Don's Party

Australia | 1976 | Directed by Bruce Beresford

Logline: On the night of the 1969 Australian election, Don holds a party in his Sydney home, where his crass middleclass friends discuss sex and politics, get drunk, and try to seduce each other’s wives.

Arguably playwright David Williamson’s finest hour-and-a-half, Don’s Party is a superbly sustained comedic treatise on suburban wankery, macho hoohah, feminine guile, sociopolitical diatribes, and other shambolic party shenanigans. It worked brilliantly (and still does) as a play, and Bruce Beresford turned it into a classic of Aussie 70s cinema, complete with more bush and tackle than you shake a cold Coors tinnie at.

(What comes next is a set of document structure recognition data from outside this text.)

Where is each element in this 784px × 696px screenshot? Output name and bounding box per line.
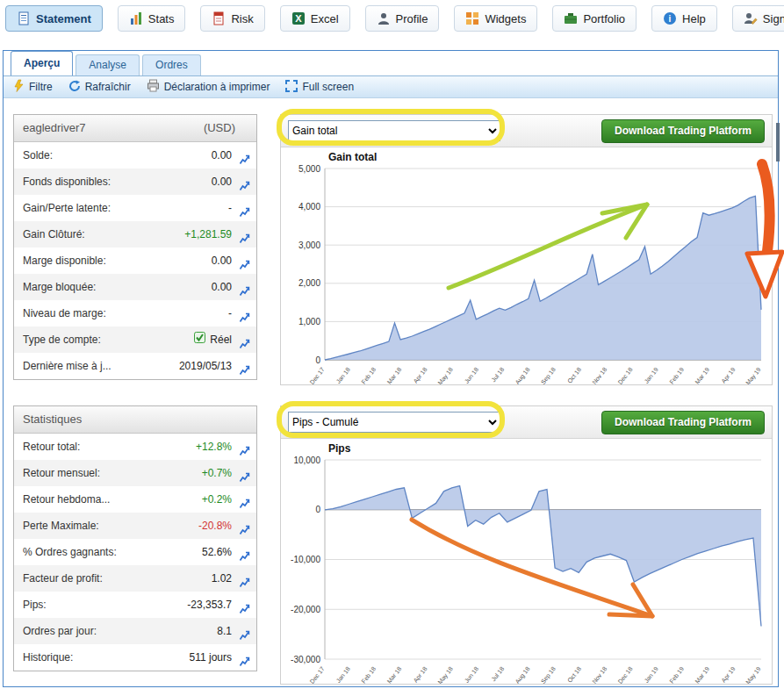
refresh-button[interactable]: Rafraîchir — [68, 80, 131, 95]
tab-analyse[interactable]: Analyse — [76, 54, 140, 75]
chart-link-icon[interactable] — [239, 360, 250, 371]
chart-link-icon[interactable] — [239, 307, 250, 319]
chart-link-icon[interactable] — [239, 202, 250, 213]
table-row: Pips: -23,353.7 — [14, 592, 256, 618]
chart-link-icon[interactable] — [239, 228, 250, 240]
pips-chart: -30,000-20,000-10,000010,000Dec 17Jan 18… — [281, 439, 772, 684]
chart-link-icon[interactable] — [239, 176, 250, 187]
chart-link-icon[interactable] — [239, 651, 250, 663]
chart-link-icon[interactable] — [239, 599, 250, 610]
table-row: Facteur de profit: 1.02 — [14, 565, 256, 592]
tab-apercu[interactable]: Aperçu — [11, 51, 73, 75]
svg-text:May 18: May 18 — [436, 665, 455, 684]
svg-text:4,000: 4,000 — [298, 202, 320, 212]
excel-icon: X — [291, 11, 306, 25]
row-label: Perte Maximale: — [23, 520, 99, 532]
svg-text:May 19: May 19 — [744, 366, 763, 384]
row-value: -23,353.7 — [187, 592, 232, 618]
toolbar-help-button[interactable]: i Help — [651, 5, 717, 32]
svg-text:Feb 19: Feb 19 — [668, 366, 685, 384]
gain-chart-type-select[interactable]: Gain total — [288, 120, 500, 141]
account-rows: Solde: 0.00 Fonds disponibles: 0.00 Gain… — [14, 142, 256, 379]
row-value: 0.00 — [212, 274, 232, 300]
print-statement-button[interactable]: Déclaration à imprimer — [147, 79, 270, 95]
chart-link-icon[interactable] — [239, 334, 250, 345]
filter-button[interactable]: Filtre — [12, 79, 53, 95]
toolbar-risk-button[interactable]: Risk — [200, 5, 264, 32]
pips-chart-type-select[interactable]: Pips - Cumulé — [288, 412, 500, 433]
toolbar-widgets-button[interactable]: Widgets — [454, 5, 537, 32]
row-label: Facteur de profit: — [23, 572, 103, 585]
row-label: Gain Clôturé: — [23, 228, 85, 240]
svg-text:Jun 18: Jun 18 — [464, 665, 480, 684]
chart-link-icon[interactable] — [239, 546, 250, 557]
chart-link-icon[interactable] — [239, 625, 250, 636]
chart-link-icon[interactable] — [239, 255, 250, 266]
svg-text:Gain total: Gain total — [328, 151, 377, 163]
main-container: Aperçu Analyse Ordres Filtre Rafraîchir … — [3, 50, 779, 687]
scrollbar-thumb[interactable] — [776, 123, 780, 161]
chart-link-icon[interactable] — [239, 149, 250, 161]
svg-text:Dec 18: Dec 18 — [616, 366, 633, 384]
chart-link-icon[interactable] — [239, 520, 250, 531]
svg-text:Mar 19: Mar 19 — [694, 665, 710, 684]
table-row: Fonds disponibles: 0.00 — [14, 169, 256, 195]
chart-link-icon[interactable] — [239, 493, 250, 505]
top-toolbar: Statement Stats Risk X Excel Profile Wid… — [5, 4, 779, 32]
toolbar-profile-button[interactable]: Profile — [365, 5, 440, 32]
signup-label: Sign up — [763, 12, 784, 25]
download-platform-button[interactable]: Download Trading Platform — [601, 411, 765, 434]
toolbar-excel-label: Excel — [311, 12, 339, 25]
chart-link-icon[interactable] — [239, 281, 250, 292]
row-value: - — [228, 195, 232, 221]
chart-link-icon[interactable] — [239, 441, 250, 452]
svg-text:Nov 18: Nov 18 — [591, 665, 608, 684]
row-label: % Ordres gagnants: — [23, 546, 117, 558]
chart-link-icon[interactable] — [239, 572, 250, 584]
table-row: Gain Clôturé: +1,281.59 — [14, 221, 256, 248]
download-platform-button[interactable]: Download Trading Platform — [601, 119, 765, 143]
signup-button[interactable]: Sign up — [732, 5, 784, 32]
svg-text:i: i — [669, 14, 672, 24]
svg-text:Apr 18: Apr 18 — [412, 665, 428, 684]
filter-icon — [12, 79, 25, 95]
svg-text:Mar 18: Mar 18 — [386, 665, 403, 684]
row-value: +0.2% — [202, 486, 232, 513]
fullscreen-button[interactable]: Full screen — [285, 80, 354, 95]
toolbar-statement-button[interactable]: Statement — [5, 5, 103, 32]
tab-ordres[interactable]: Ordres — [142, 54, 201, 75]
svg-text:Aug 18: Aug 18 — [514, 665, 532, 684]
row-value: +12.8% — [196, 434, 232, 460]
table-row: Type de compte: Réel — [14, 326, 256, 353]
row-value: 511 jours — [190, 644, 232, 671]
row-label: Fonds disponibles: — [23, 176, 111, 188]
toolbar-portfolio-button[interactable]: Portfolio — [552, 5, 637, 32]
portfolio-icon — [564, 11, 578, 25]
row-value: 52.6% — [202, 539, 232, 565]
statistics-panel: Statistiques Retour total: +12.8% Retour… — [13, 405, 257, 671]
toolbar-stats-button[interactable]: Stats — [118, 5, 186, 32]
svg-text:Jan 19: Jan 19 — [643, 665, 659, 684]
svg-text:-10,000: -10,000 — [291, 555, 320, 564]
table-row: Ordres par jour: 8.1 — [14, 618, 256, 644]
table-row: Niveau de marge: - — [14, 300, 256, 326]
statistics-title: Statistiques — [23, 406, 82, 433]
gain-chart-header: Gain total Download Trading Platform — [281, 115, 772, 147]
toolbar-excel-button[interactable]: X Excel — [280, 5, 350, 32]
row-value: 0.00 — [212, 142, 232, 169]
account-info-panel: eagledriver7 (USD) Solde: 0.00 Fonds dis… — [13, 114, 257, 380]
svg-text:Dec 18: Dec 18 — [616, 665, 633, 684]
svg-text:Mar 19: Mar 19 — [694, 366, 710, 384]
svg-text:0: 0 — [315, 355, 320, 365]
profile-icon — [377, 11, 391, 25]
svg-text:May 18: May 18 — [436, 366, 455, 384]
svg-text:Sep 18: Sep 18 — [540, 665, 557, 684]
tab-bar: Aperçu Analyse Ordres — [4, 51, 778, 75]
row-label: Marge bloquée: — [23, 281, 96, 293]
toolbar-help-label: Help — [682, 12, 706, 25]
svg-text:Oct 18: Oct 18 — [566, 366, 582, 384]
account-panel-header: eagledriver7 (USD) — [14, 115, 256, 142]
row-value: -20.8% — [198, 513, 232, 539]
trading-statement-page: Statement Stats Risk X Excel Profile Wid… — [0, 0, 784, 696]
chart-link-icon[interactable] — [239, 467, 250, 478]
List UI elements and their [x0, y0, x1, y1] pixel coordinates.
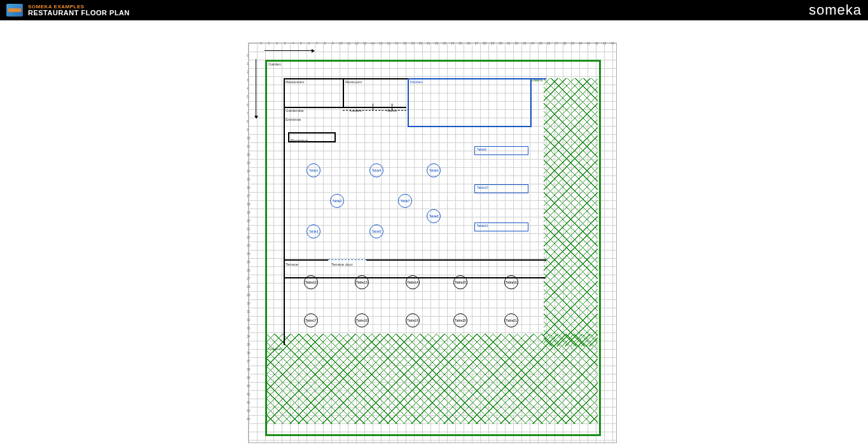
table-table18[interactable]: Table18	[355, 313, 369, 327]
table-table15[interactable]: Table15	[453, 275, 467, 289]
table-table13[interactable]: Table13	[355, 275, 369, 289]
axis-arrow-vertical	[256, 59, 256, 116]
table-table12[interactable]: Table12	[304, 275, 318, 289]
table-label: Table7	[401, 199, 410, 203]
table-label: Table6	[429, 168, 439, 172]
table-table20[interactable]: Table20	[453, 313, 467, 327]
greens-right	[544, 78, 598, 346]
table-table4[interactable]: Table4	[369, 163, 383, 177]
floorplan-sheet[interactable]: 0123456789101112131415161718192021222324…	[248, 43, 617, 443]
partition	[392, 104, 392, 110]
table-table9[interactable]: Table9	[474, 146, 528, 155]
table-label: Table2	[333, 199, 342, 203]
table-label: Table20	[455, 318, 466, 322]
table-label: Table4	[372, 168, 382, 172]
brand-logo-icon	[6, 4, 23, 17]
wall	[366, 259, 546, 261]
label-entrance: Entrance	[286, 118, 301, 121]
greens-bottom	[267, 334, 598, 424]
table-label: Table17	[305, 318, 317, 322]
table-label: Table8	[429, 214, 439, 218]
table-label: Table5	[372, 229, 382, 233]
terrace-door-line	[328, 259, 366, 260]
label-garden: Garden	[268, 62, 281, 66]
page-canvas: 0123456789101112131415161718192021222324…	[0, 20, 868, 445]
kitchen-wall	[408, 126, 532, 127]
brand-name: someka	[809, 2, 862, 18]
table-label: Table21	[506, 318, 517, 322]
table-table6[interactable]: Table6	[427, 163, 441, 177]
partition	[373, 104, 373, 110]
table-table3[interactable]: Table3	[307, 224, 320, 238]
table-label: Table12	[305, 280, 317, 284]
table-table14[interactable]: Table14	[406, 275, 420, 289]
building-outline	[284, 78, 546, 278]
table-label: Table14	[407, 280, 418, 284]
table-table16[interactable]: Table16	[504, 275, 518, 289]
kitchen-wall	[408, 78, 546, 79]
wall	[284, 259, 285, 345]
app-header: SOMEKA EXAMPLES RESTAURANT FLOOR PLAN so…	[0, 0, 868, 20]
label-ladies: Ladies	[350, 109, 362, 113]
table-table11[interactable]: Table11	[474, 222, 528, 231]
label-kitchen: Kitchen	[410, 80, 423, 84]
table-table17[interactable]: Table17	[304, 313, 318, 327]
label-restaurant: Restaurant	[286, 80, 304, 84]
wall	[343, 78, 344, 108]
label-terrace: Terrace	[286, 263, 298, 266]
label-greens-bottom: Greens	[268, 347, 281, 351]
table-label: Table13	[356, 280, 368, 284]
label-garderobe: Garderobe	[286, 109, 304, 113]
ruler-vertical: 0123456789101112131415161718192021222324…	[247, 51, 251, 442]
table-label: Table19	[407, 318, 418, 322]
table-table10[interactable]: Table10	[474, 184, 528, 193]
table-label: Table15	[455, 280, 466, 284]
table-label: Table18	[356, 318, 368, 322]
table-table2[interactable]: Table2	[330, 194, 344, 208]
header-text: SOMEKA EXAMPLES RESTAURANT FLOOR PLAN	[28, 4, 130, 17]
label-reception: Reception	[291, 139, 308, 142]
table-label: Table16	[506, 280, 517, 284]
kitchen-wall	[408, 78, 409, 127]
table-table1[interactable]: Table1	[307, 163, 320, 177]
table-label: Table3	[309, 229, 319, 233]
wall	[334, 132, 336, 142]
ruler-horizontal: 0123456789101112131415161718192021222324…	[257, 41, 616, 45]
label-terrace-door: Terrace door	[331, 263, 353, 266]
axis-arrow-horizontal	[265, 50, 312, 51]
table-table5[interactable]: Table5	[369, 224, 383, 238]
table-label: Table1	[309, 168, 319, 172]
table-table21[interactable]: Table21	[504, 313, 518, 327]
wall	[284, 259, 328, 261]
wall	[288, 132, 336, 134]
table-table19[interactable]: Table19	[406, 313, 420, 327]
kitchen-wall	[530, 78, 532, 127]
wall	[284, 78, 408, 79]
page-title: RESTAURANT FLOOR PLAN	[28, 10, 130, 17]
wall	[288, 132, 289, 142]
table-table7[interactable]: Table7	[398, 194, 412, 208]
partition	[343, 110, 406, 111]
label-restroom: Restroom	[345, 80, 362, 84]
wall	[284, 107, 406, 108]
table-table8[interactable]: Table8	[427, 209, 441, 223]
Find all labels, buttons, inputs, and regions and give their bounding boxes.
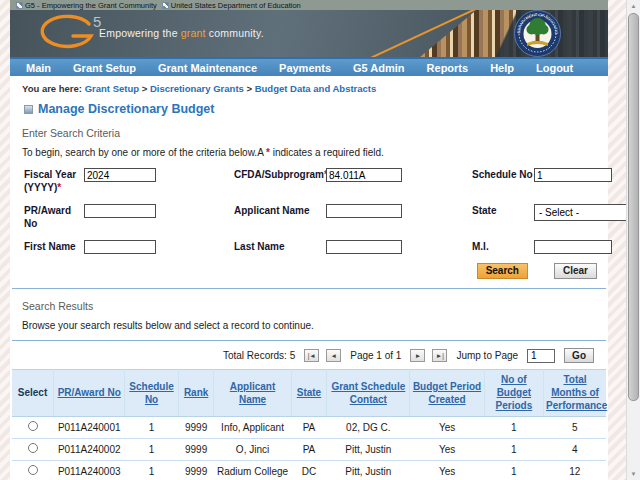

The feature was honoured six times at the 1977 AFI Awards with Best Director, Best Original Screenplay, Best Editing, Best Sound, Best Actress (Pat Bishop), and Best Supporting Actress (Veronica Lang). Williamson’s screenplay adaptation loses none of its finely-honed satire, and Beresford’s casting is top notch, the cream of Australian drama and comedy together under one roof and having a ball.

The male players; John Hargreaves as opportunist school teacher Don, Graham Kennedy as amateur pornographer Mack, Ray Barrett as sleazy embittered Mal, Greame Blundell as mild-mannered, safari-suited Simon, Harold Hopkins as cowboy Cooley, and Kit Taylor as grumpy lawyer Evan. The female players; Claire Binney as hot-to-trot Susan, Candy Raymond as adulteress Kerry, Pat Bishop as long suffering Jenny, Veronica Lang as impressionable Jody, and Jeanie Dryan as Don’s wife Kath, at the end of her tether.

Don’s and his democrat mates are confident of a win, and the election news early in the night suggests they’re celebrations won’t be in vain. But booze and boorish behaviour go hand-in-glove for these grotesque characters, and it’s not long before the layers start to peel back and reveal the beasts beneath the polyester shirts and flared slacks.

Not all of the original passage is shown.